É um pequeno
caminhão muito antigo e muito conhecido de certas rodas: moços de garage,
inspetores do tráfego, empregados das bombas de gasolina. Tirara o nome duma
borboleta de louça azul e asas abertas que o primitivo dono mandara fixar nos
favos do radiador, a título de insígnia. Esse sujeito era um tipo folgazão,
espécie de vendedor ambulante, de viajante comercial. Saía sempre no carro, empreendia
pequenas viagens de negócio. Levava tudo no Borboleta. Desolação.
O Borboleta foi “emprestado”
pelo mecânico da oficina onde o dono o deixara encostado. Maneco Manivela queria
ir até a praia com os amigos. A viagem, por estradas de pedras e areia vai
desgastando o caminhãozinho até que não pode prosseguir a viagem. Às voltas com
achar a solução para poder comprar a peça quebrada e incapaz de resolver seus
próprios problemas, levam Maneco Manivela a atear fogo no Borboleta.
É essa história que Dyonélio
Machado irá construindo, aos poucos, ao longo de quatro romances: O louco do Cati (1942), Desolação (1944), Passos perdidos (1946) e Nuança
(1981). Uma construção pacienciosa, feita de breves descrições do Borboleta e
de breves referências a seu desempenho, disseminadas nesses quatro romances.
O pequeno caminhão é velho,
modelo antigo, leve, ridiculamente alto. Está muito sovado e sua pintura, feita
à mão, tem a cor já um tanto indecisa
entre o azul e o preto. O
niquelado, corroído pela ferrugem, se mostra descascado e os estribos e os
guarda-lamas já estão ruços,
esbranquiçados com a perda gradual,
lenta da camada de tinta. Há muito que a trava não funciona e que ele só
tem um farol.
E é assim que ele sai de
viagem, consumindo combustível – bebe
como um carro grande – frouxo, batendo desajustado, falhando, apenas capaz
de pouca velocidade, inclinando-se para um lado.
E é assim que vai se
estragando, gradativamente, na semana que durou a viagem.
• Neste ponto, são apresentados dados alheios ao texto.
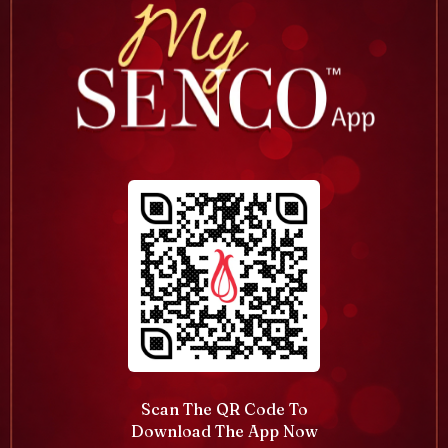
Scan The QR Code To
Download The App Now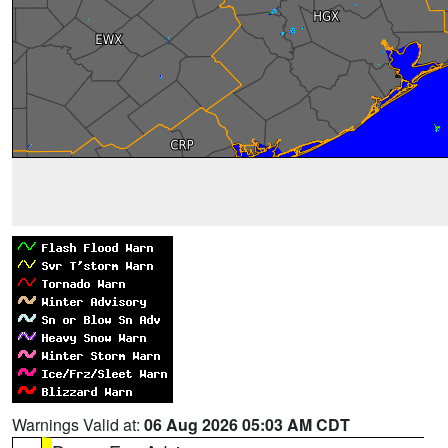
Warnings Valid at:
06 Aug 2026 05:03 AM CDT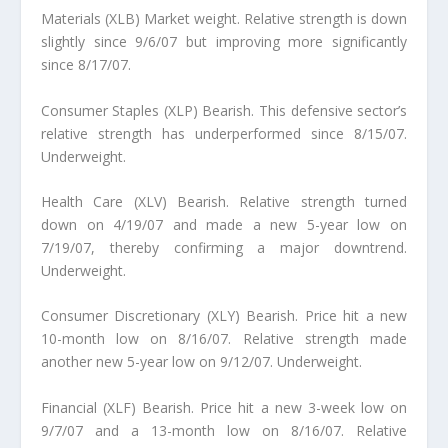
Materials (XLB) Market weight.
Relative strength is down
slightly since 9/6/07 but improving more significantly
since 8/17/07.
Consumer Staples (XLP) Bearish.
This defensive sector’s
relative strength has underperformed since 8/15/07.
Underweight.
Health Care (XLV) Bearish.
Relative strength turned
down on 4/19/07 and made a new 5-year low on
7/19/07, thereby confirming a major downtrend.
Underweight.
Consumer Discretionary (XLY) Bearish.
Price hit a new
10-month low on 8/16/07. Relative strength made
another new 5-year low on 9/12/07. Underweight.
Financial (XLF) Bearish.
Price hit a new 3-week low on
9/7/07 and a 13-month low on 8/16/07. Relative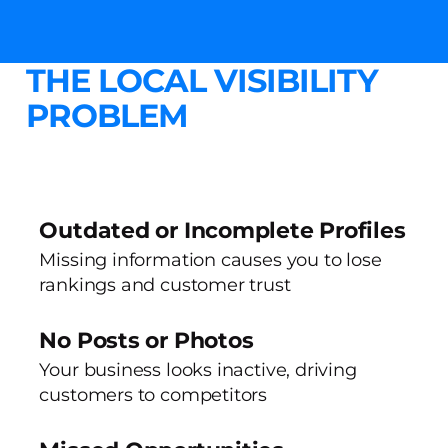
THE LOCAL VISIBILITY
PROBLEM
Outdated or Incomplete Profiles
Missing information causes you to lose
rankings and customer trust
No Posts or Photos
Your business looks inactive, driving
customers to competitors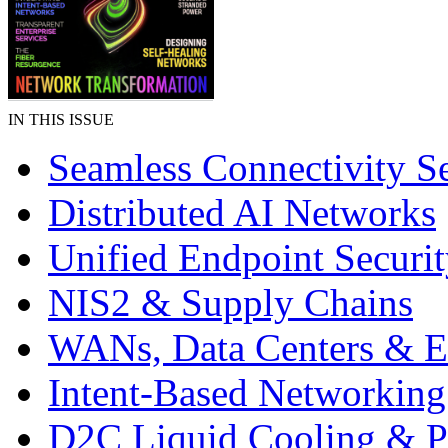
IN THIS ISSUE
Seamless Connectivity Se
Distributed AI Networks
Unified Endpoint Securi
NIS2 & Supply Chains
WANs, Data Centers & E
Intent-Based Networking
D2C Liquid Cooling & 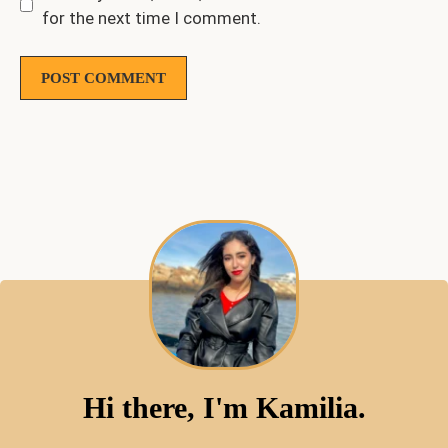
for the next time I comment.
Hi there, I'm Kamilia.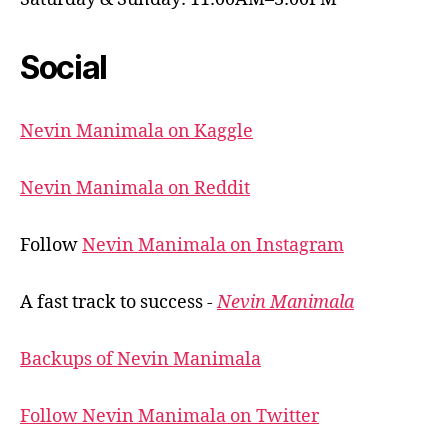
Social
Nevin Manimala on Kaggle
Nevin Manimala on Reddit
Follow
Nevin Manimala on Instagram
A fast track to success -
Nevin Manimala
Backups of Nevin Manimala
Follow Nevin Manimala on Twitter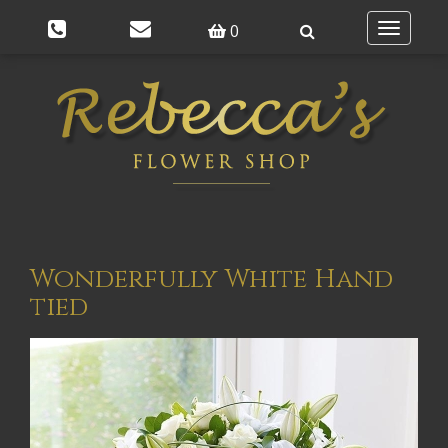
0
Toggle
navigatio
Wonderfully White Hand
tied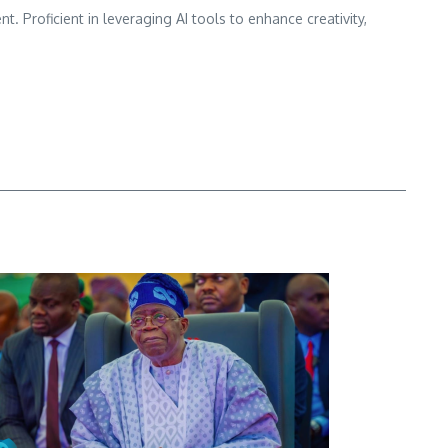
nt. Proficient in leveraging AI tools to enhance creativity,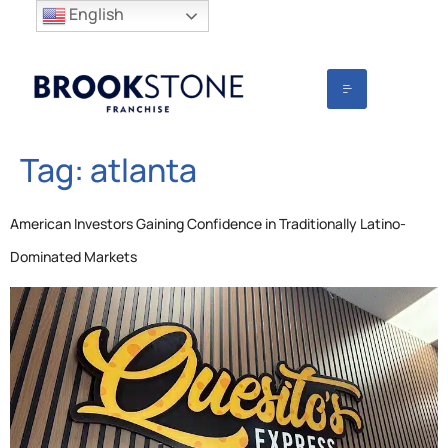
English
Tag:
atlanta
American Investors Gaining Confidence in Traditionally Latino-
Dominated Markets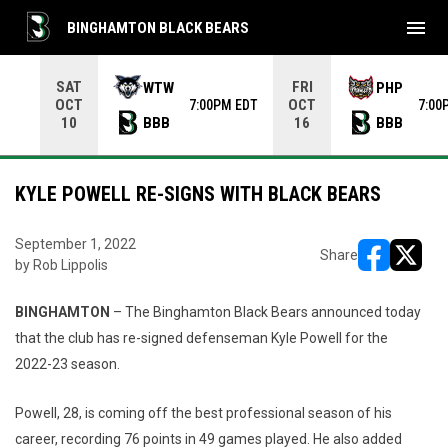
menu
BINGHAMTON BLACK BEARS
Use your left and right arrow keys to move from game to 
SAT
FRI
WTW
PHP
OCT
OCT
7:00PM EDT
7:00
BBB
BBB
10
16
KYLE POWELL RE-SIGNS WITH BLACK BEARS
September 1, 2022
Share
by Rob Lippolis
opens in ne
opens i
BINGHAMTON
– The Binghamton Black Bears announced today
that the club has re-signed defenseman Kyle Powell for the
2022-23 season.
Powell, 28, is coming off the best professional season of his
career, recording 76 points in 49 games played. He also added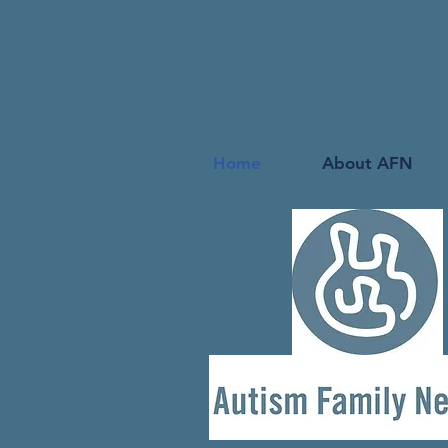
Home
About AFN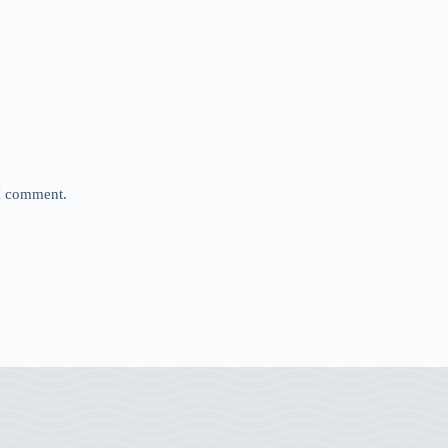
 I comment.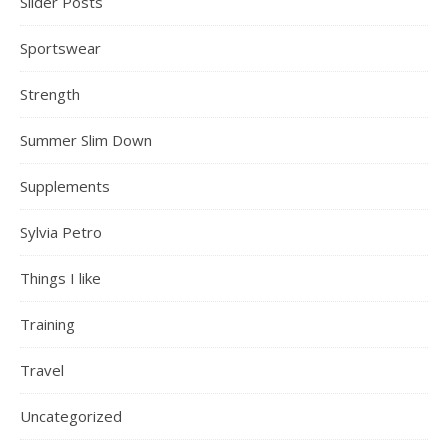
Slider Posts
Sportswear
Strength
Summer Slim Down
Supplements
Sylvia Petro
Things I like
Training
Travel
Uncategorized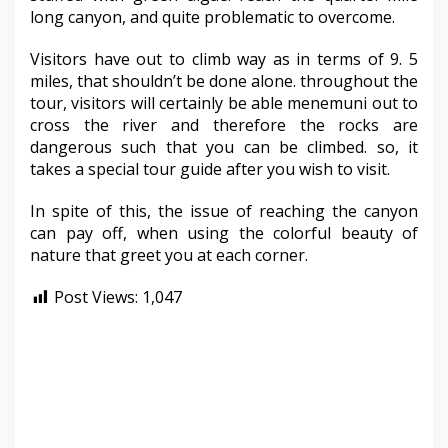
long canyon, and quite problematic to overcome.
Visitors have out to climb way as in terms of 9. 5
miles, that shouldn’t be done alone. throughout the
tour, visitors will certainly be able menemuni out to
cross the river and therefore the rocks are
dangerous such that you can be climbed. so, it
takes a special tour guide after you wish to visit.
In spite of this, the issue of reaching the canyon
can pay off, when using the colorful beauty of
nature that greet you at each corner.
Post Views:
1,047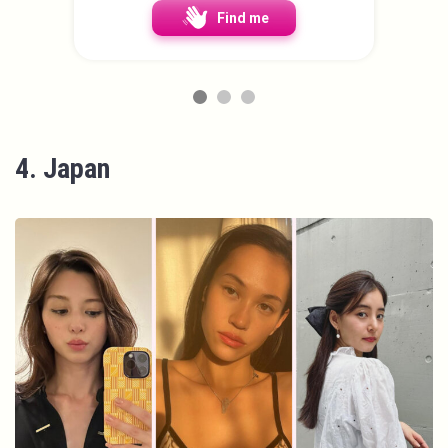
Find me
4. Japan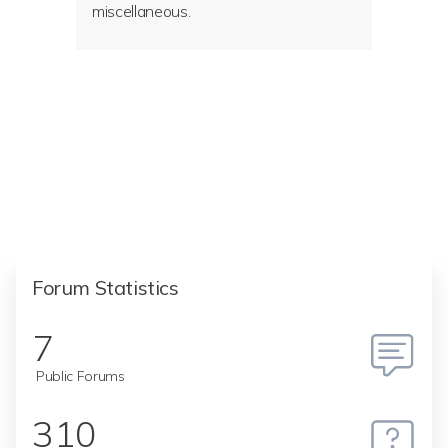
miscellaneous.
Forum Statistics
7
Public Forums
310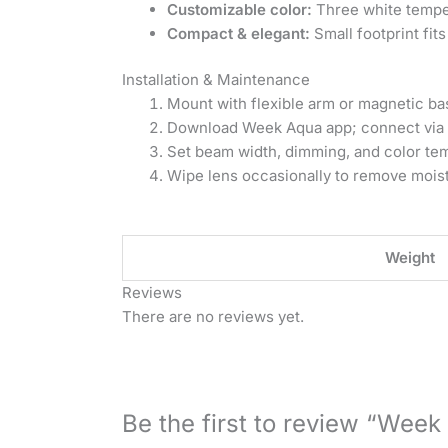
Customizable color:
Three white temper
Compact & elegant:
Small footprint fit
Installation & Maintenance
Mount with flexible arm or magnetic base
Download Week Aqua app; connect via 
Set beam width, dimming, and color tem
Wipe lens occasionally to remove moist
Weight
Reviews
There are no reviews yet.
Be the first to review “Week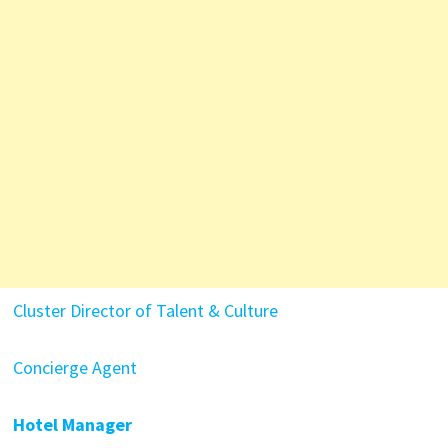
Cluster Director of Talent & Culture
Concierge Agent
Hotel Manager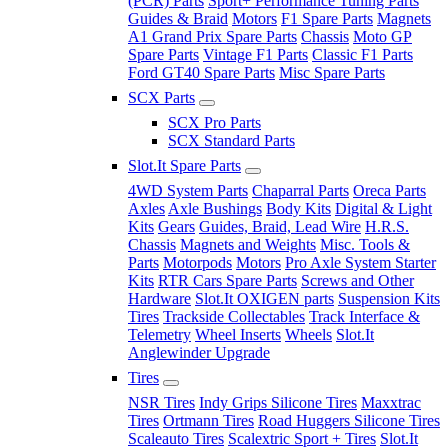
(PCR) Parts
Sport+ Performance Tuning Parts
Guides & Braid
Motors
F1 Spare Parts
Magnets
A1 Grand Prix Spare Parts
Chassis
Moto GP
Spare Parts
Vintage F1 Parts
Classic F1 Parts
Ford GT40 Spare Parts
Misc Spare Parts
SCX Parts
SCX Pro Parts
SCX Standard Parts
Slot.It Spare Parts
4WD System Parts
Chaparral Parts
Oreca Parts
Axles
Axle Bushings
Body Kits
Digital & Light
Kits
Gears
Guides, Braid, Lead Wire
H.R.S.
Chassis
Magnets and Weights
Misc. Tools &
Parts
Motorpods
Motors
Pro Axle System Starter
Kits
RTR Cars Spare Parts
Screws and Other
Hardware
Slot.It OXIGEN parts
Suspension Kits
Tires
Trackside Collectables
Track Interface &
Telemetry
Wheel Inserts
Wheels
Slot.It
Anglewinder Upgrade
Tires
NSR Tires
Indy Grips Silicone Tires
Maxxtrac
Tires
Ortmann Tires
Road Huggers Silicone Tires
Scaleauto Tires
Scalextric Sport + Tires
Slot.It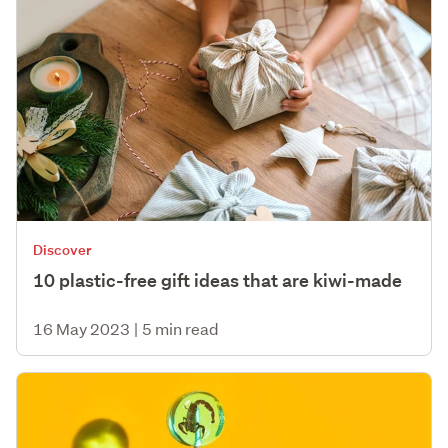
Discover
10 plastic-free gift ideas that are kiwi-made
16 May 2023
|
5 min read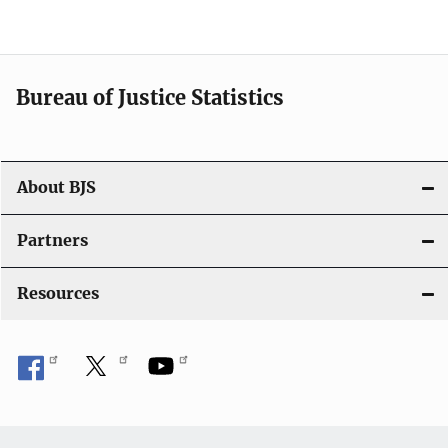
v
i
Bureau of Justice Statistics
g
a
t
About BJS
i
Partners
o
Resources
n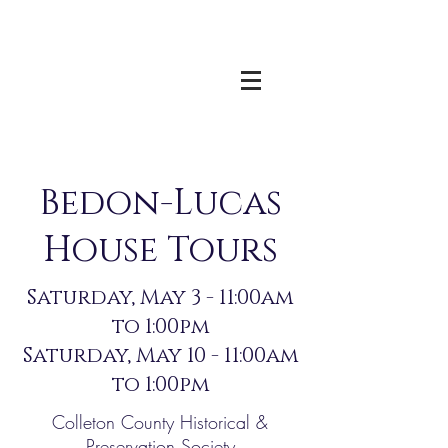
Bedon-Lucas
House Tours
Saturday, May 3 - 11:00am
to 1:00pm
Saturday, May 10 - 11:00am
to 1:00pm
Colleton County Historical &
Preservation Society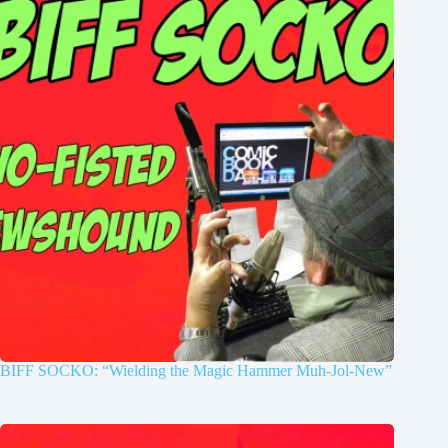
BIFF SOCKO: “Wielding the Magic Hammer Muh-Jol-New”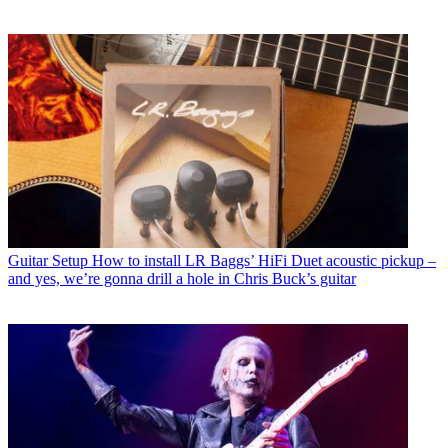
Guitar Setup
How to install LR Baggs’ HiFi Duet acoustic pickup –
and yes, we’re gonna drill a hole in Chris Buck’s guitar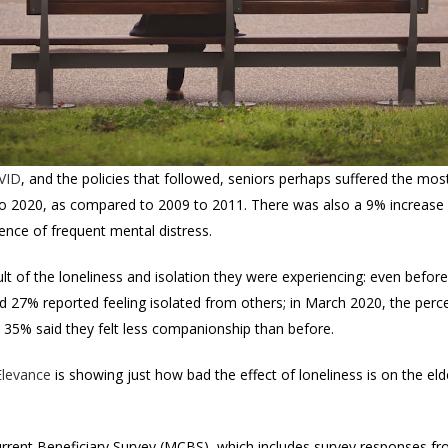
OVID
, and the policies that followed, seniors perhaps suffered the most
o 2020, as compared to 2009 to 2011. There was also a 9% increase
ence of frequent mental distress.
ult of the loneliness and isolation they were experiencing: even bef
d 27% reported feeling isolated from others; in March 2020, the percen
35% said they felt less companionship than before.
Elevance
is showing just how bad the effect of loneliness is on the elde
rrent Beneficiary Survey (MCBS), which includes survey responses f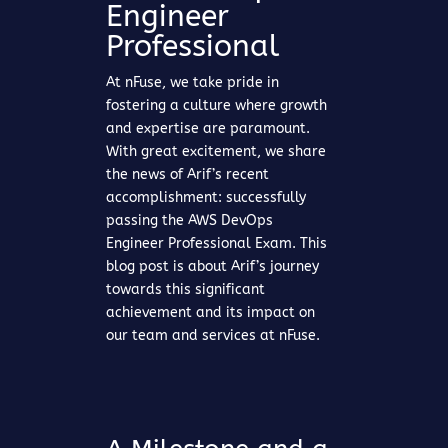
Engineer
Professional
At nFuse, we take pride in
fostering a culture where growth
and expertise are paramount.
With great excitement, we share
the news of Arif’s recent
accomplishment: successfully
passing the AWS DevOps
Engineer Professional Exam. This
blog post is about Arif’s journey
towards this significant
achievement and its impact on
our team and services at nFuse.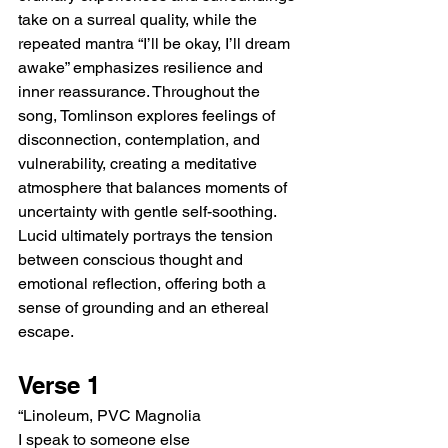
take on a surreal quality, while the 
repeated mantra “I’ll be okay, I’ll dream 
awake” emphasizes resilience and 
inner reassurance. Throughout the 
song, Tomlinson explores feelings of 
disconnection, contemplation, and 
vulnerability, creating a meditative 
atmosphere that balances moments of 
uncertainty with gentle self-soothing. 
Lucid ultimately portrays the tension 
between conscious thought and 
emotional reflection, offering both a 
sense of grounding and an ethereal 
escape.
Verse 1
“Linoleum, PVC Magnolia
I speak to someone else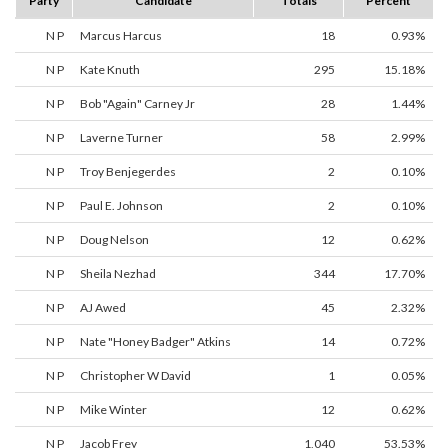
Party
Candidate
Totals
Percent
N P
Marcus Harcus
18
0.93%
N P
Kate Knuth
295
15.18%
N P
Bob "Again" Carney Jr
28
1.44%
N P
Laverne Turner
58
2.99%
N P
Troy Benjegerdes
2
0.10%
N P
Paul E. Johnson
2
0.10%
N P
Doug Nelson
12
0.62%
N P
Sheila Nezhad
344
17.70%
N P
AJ Awed
45
2.32%
N P
Nate "Honey Badger" Atkins
14
0.72%
N P
Christopher W David
1
0.05%
N P
Mike Winter
12
0.62%
N P
Jacob Frey
1,040
53.53%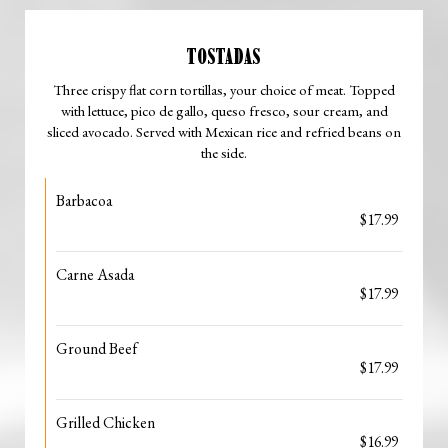
TOSTADAS
Three crispy flat corn tortillas, your choice of meat. Topped
with lettuce, pico de gallo, queso fresco, sour cream, and
sliced avocado. Served with Mexican rice and refried beans on
the side.
Barbacoa
$17.99
Carne Asada
$17.99
Ground Beef
$17.99
Grilled Chicken
$16.99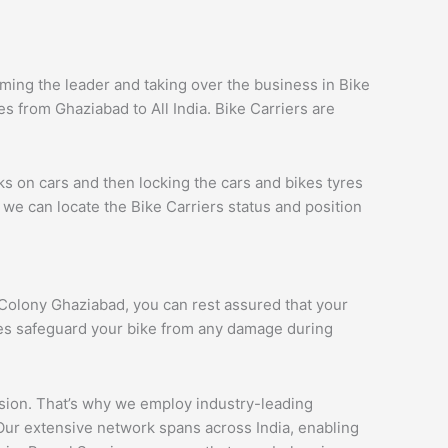
ing the leader and taking over the business in Bike
 from Ghaziabad to All India. Bike Carriers are
ks on cars and then locking the cars and bikes tyres
we can locate the Bike Carriers status and position
i Colony Ghaziabad, you can rest assured that your
ques safeguard your bike from any damage during
ession. That’s why we employ industry-leading
 Our extensive network spans across India, enabling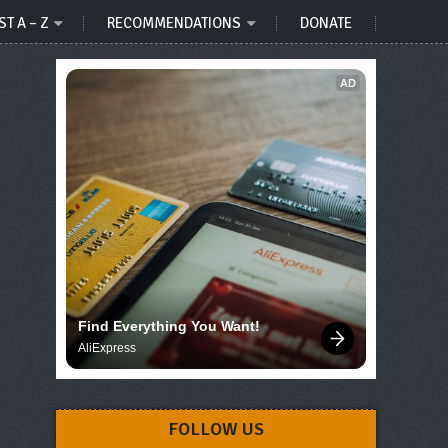
ST A – Z
RECOMMENDATIONS
DONATE
AD
Find Everything You Want!
AliExpress
FOLLOW US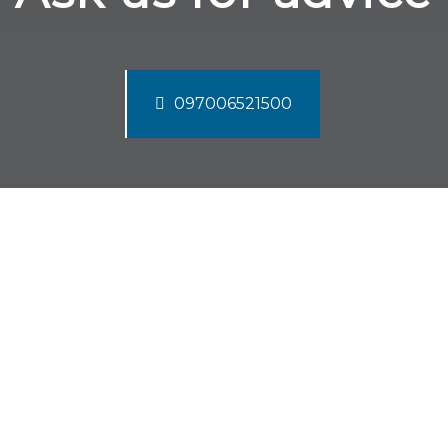
097006521500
A tossezinha do cilindro que
falha, o borbulhar da água e o vapor quase
levantando a tampa de alumínio mal
presa na rosca já gasta. Todo ele cheio de ruídos diante dos obstáculos da
estrada. Por vezes, movendo-se somente em segunda e esquentando muito. Até que
o motor patina no ar e advém esse cheiro de coisa queimada. Fumegando, o
Borboleta para e só vai chegar a Águas Claras, uma etapa da viagem, a reboque.
O tempo e o trabalho e o tratamento recebido o haviam degradado.
No espaço que então lhe concedem, a enramada no jardim de uma casa, ele repousa, mudo, impenetrável, ao mesmo tempo frágil e despótico.
Adjetivos que lhe atribuem
qualidades estranhas a seres inanimados mas que, de certa maneira, podem parecer
verossímeis, se consideradas as relações que são estabelecidas com ele por seus
ocupantes, quando o sentem ou o percebem como um ser vivo, familiar e dócil,
quieto e pensativo. Como um animal doméstico ou mudo e enigmático como um ídolo
ou tão fiel como um bicho.
O Borboleta está presente e
se faz ouvir no pequeno som da areia, no barulho leve da garoa, na goteira que
atravessa a enramada. E se faz ver nas imagens brevíssimas que o mostram, se
distante, uma silhueta franzina, uma figura familiar, massa parda no
acinzentado da areia, ou uma sombra oblíqua, ou meio esguia, meio frágil. Imagens
que o relacionam com seus ocupantes, com o espaço em que se move ou com o
passar do tempo que, embora a sua revelia, ele acaba indicando: A sombra do Borboleta, que o tornava quase
irreconhecível de tão oblíqua, fazia uma faixa diagonal, dum azul violáceo.
E nessas pequenas seqüências
descritivas, nas referências a seu estado e suas possibilidades, delineiam-se,
precisas, as suas funções romanescas. Pontilhando um relato que se estende por
quatro romances, o Borboleta, além dessas suas funções que permitem múltiplas
aproximações, é expressão de um recurso narrativo extremamente rico. Somente
digno de um escritor que domina a arte e a técnica do romance.